Abbiamo attraverso il Podcast de Il Foglio Psichiatrico iniziato un lavoro di raffronto dialettico tra modelli di presa in carico psichiatrica in paesi diversi. Per ora, abbiamo intervistato psichiatri provenienti da contesti molto diversi (Belgio, USA, Svizzera): il nostro obiettivo è valutare il modello italiano in confronto con i modelli stranieri, per capirne le caratteristiche e le aree di miglioramento.
Quello che sembra emergere è una sostanziale sovrapposizione per quanto riguarda ciò che avviene all’interno degli ospedali: qui, si lavora, bene o male, allineati su linee guida generali e senza differenze sostanziali. La differenza, così sembra, la fa il territorio, quello che avviene nel momento in cui un paziente venga dimesso dall’ospedale e ritorni a casa, le modalità insomma del suo inserimento.
Troviamo qui molteplici differenze, a seconda del grado di territorializzazione della presa in carico psichiatrica di un determinato soggetto.
Il modello triestino non si limita in questo senso a predisporre un certo numero di colloqui, per esempio, di psicoterapia, da effettuare da parte del paziente quando questi sia tornato a casa, per un certo periodo, così da monitorare la situazione ed effettuare costanti follow-up.
Qui l’idea (e da qui il titolo del film documentario, La città che cura) è costruire un apparato infrastrutturale pervasivo, realmente presente, realmente supportivo, al fianco delle persone, restituendo così l’individuo alla sua comunità, nell’idea di una più utile domiciliarizzazione dei servizi.
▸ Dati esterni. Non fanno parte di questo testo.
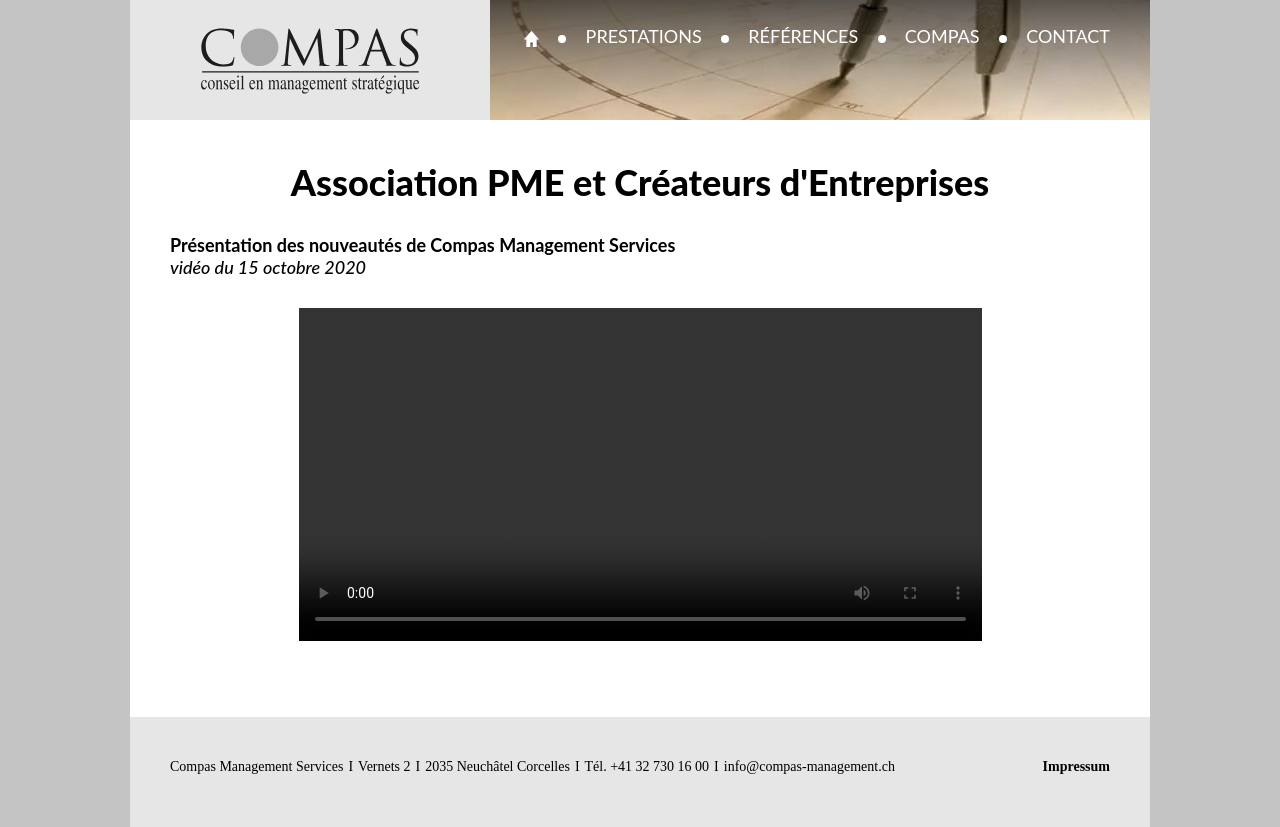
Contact (1068, 36)
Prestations (644, 36)
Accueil (531, 39)
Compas (942, 36)
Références (803, 36)
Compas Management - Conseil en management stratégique (311, 61)
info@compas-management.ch (809, 766)
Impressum (1076, 766)
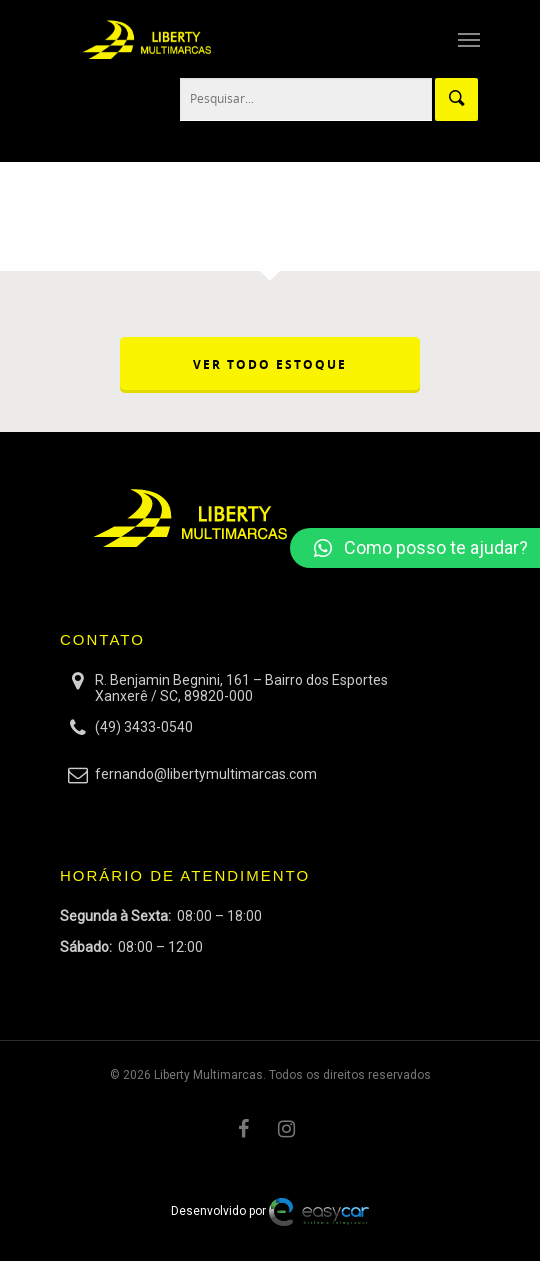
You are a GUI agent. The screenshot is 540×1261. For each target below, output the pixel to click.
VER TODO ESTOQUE (270, 364)
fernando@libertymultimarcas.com (206, 774)
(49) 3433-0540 (144, 727)
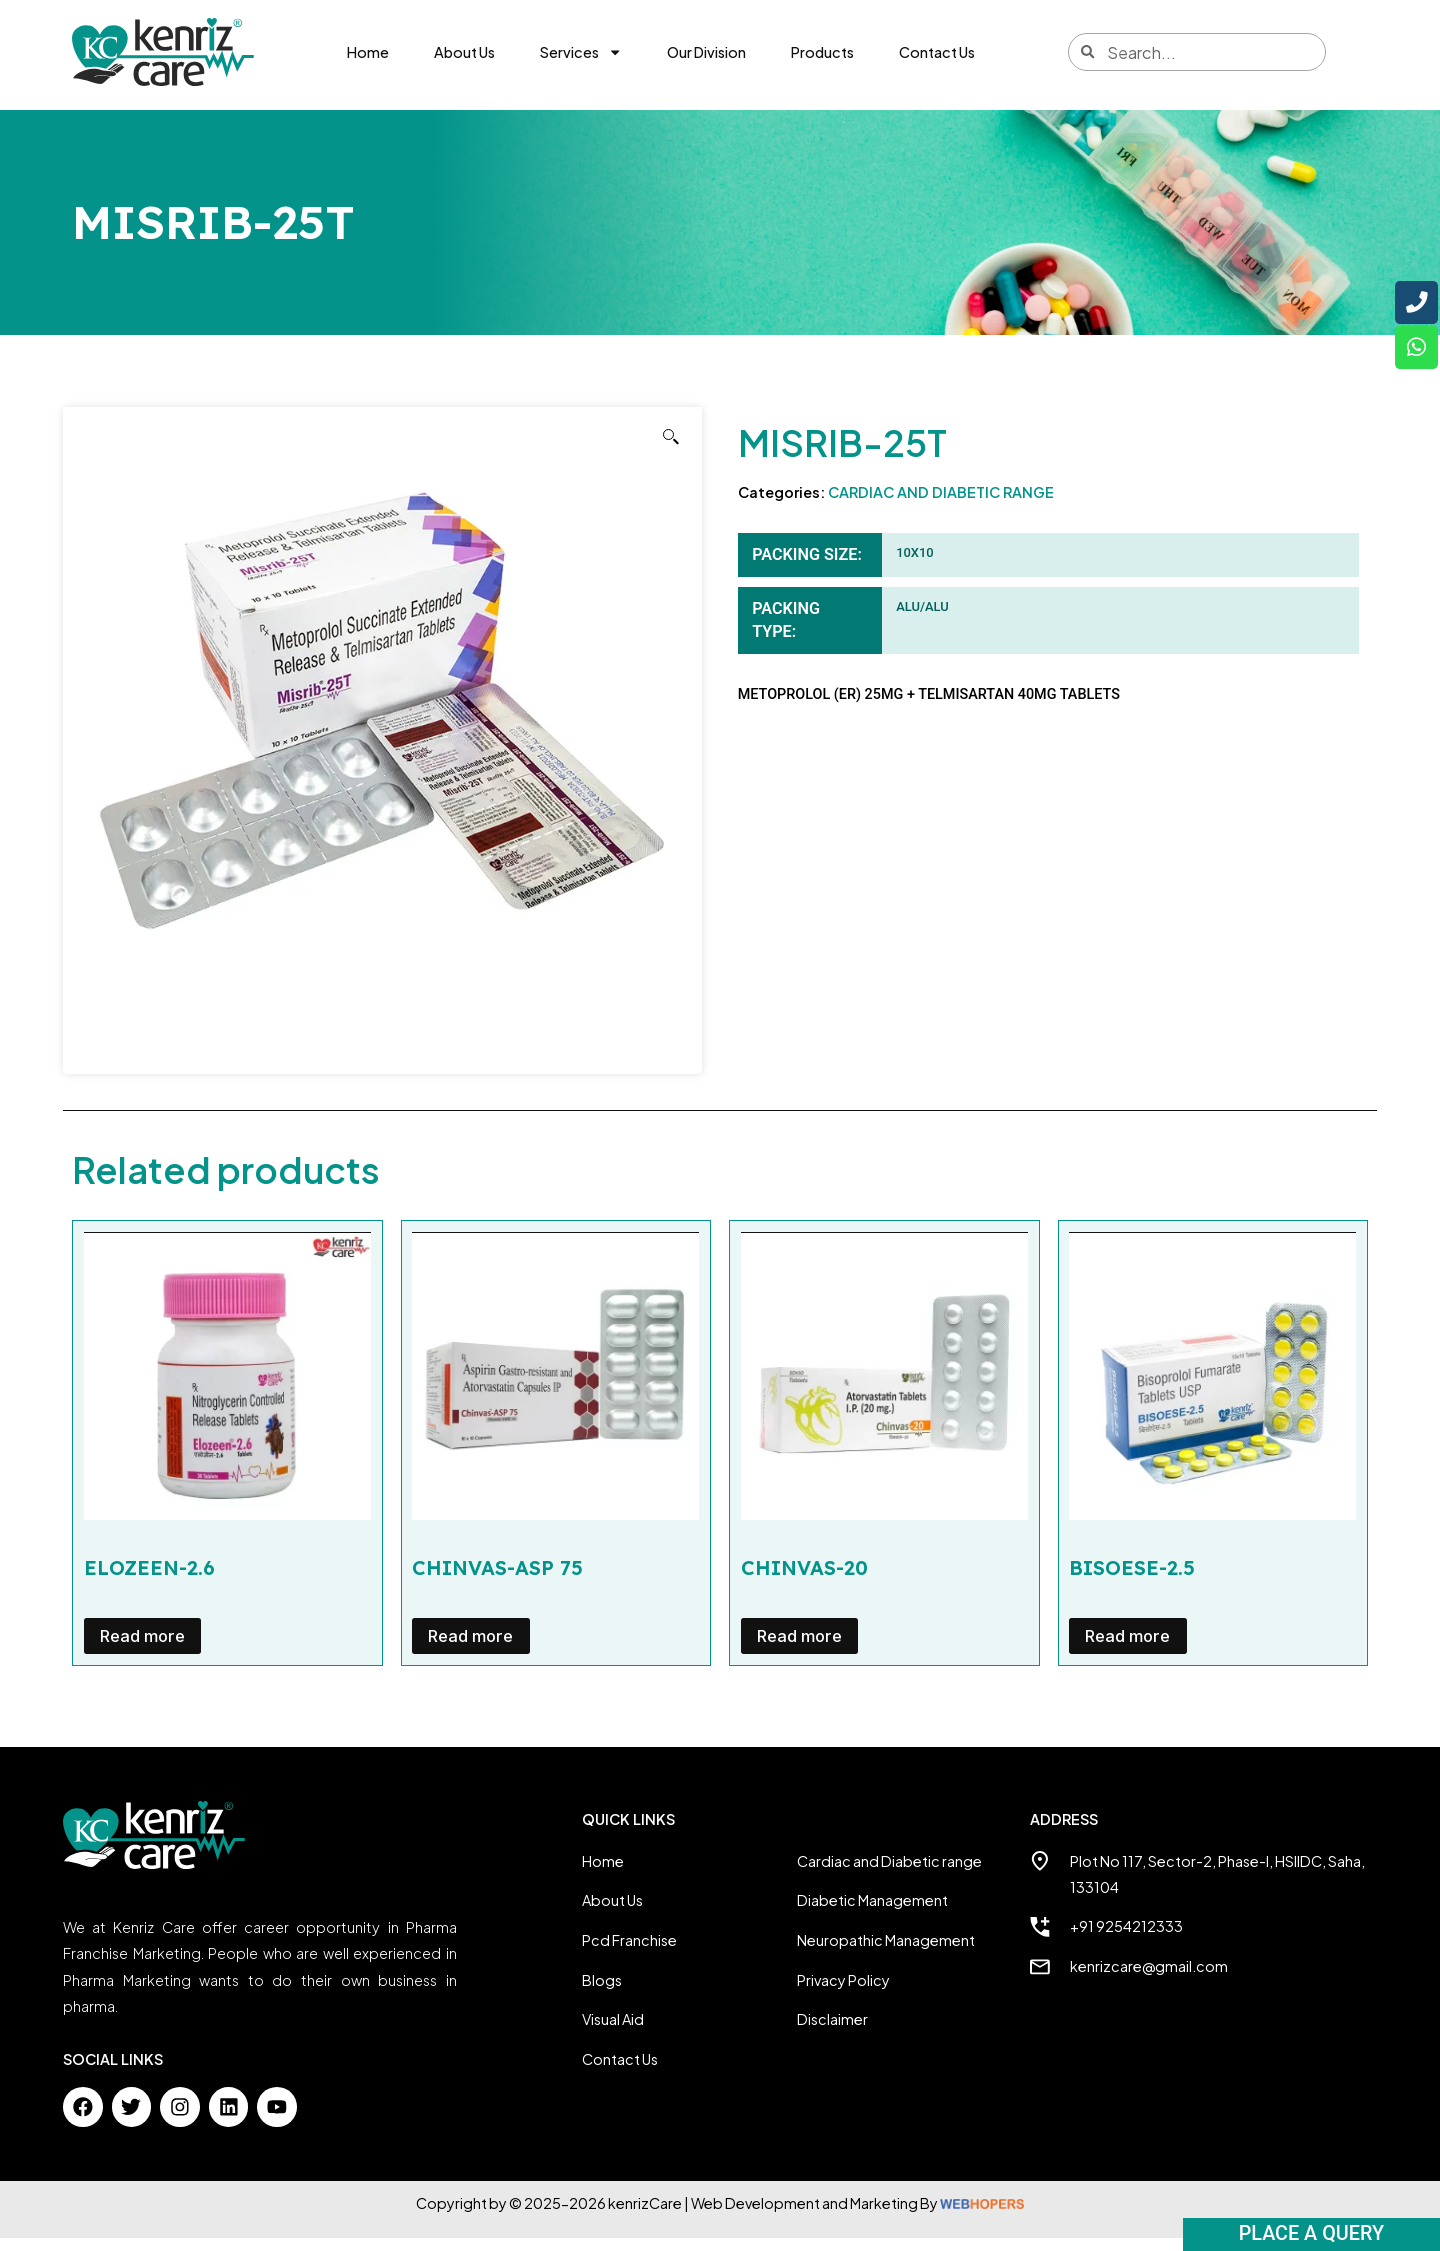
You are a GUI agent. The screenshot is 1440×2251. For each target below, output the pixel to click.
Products (822, 52)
Un aspetto che emerge dall’intervista a Maria Grazia Cogliati Dezza, è la volontà da parte dei promotori del progetto di mettere insieme una filiera di servizi “forte”, che riuscisse a produrre un miglior livello di assistenza sul territorio per pazienti psichiatrici, così limitando le cronicizzazioni (quello che chiamamiamo lungodegenze, spesso inevitabili -pi che altro per mancanza di alternative); la forza di questi stessi servizi, Cogliati Dezza sottolinea, consta di un’attenzione particolare ai luoghi stessi in cui questi servizi vengono erogati (con sedi “dignitose”), una maggiore copertura in termini di orario (ricordiamo che a Trieste i CSM sono aperti 7 giorni su 7 e contengono posti letto per effettuare ricoveri brevi -fino a 7 giorni), un generale ripensamento dell’idea di “fare salute” mettendo al centro il paziente nel “suo” ambiente.
Anche per questo, il modello triestino può essere annoverato tra gli strumenti reificati, tra le idee “messe a terra” a partire dall’impulso teorico di Basaglia, insieme ad altre buone pratiche come il reinserimento eterofamiliare assistito (IESA), qui descritto, presente invece in tutta Italia.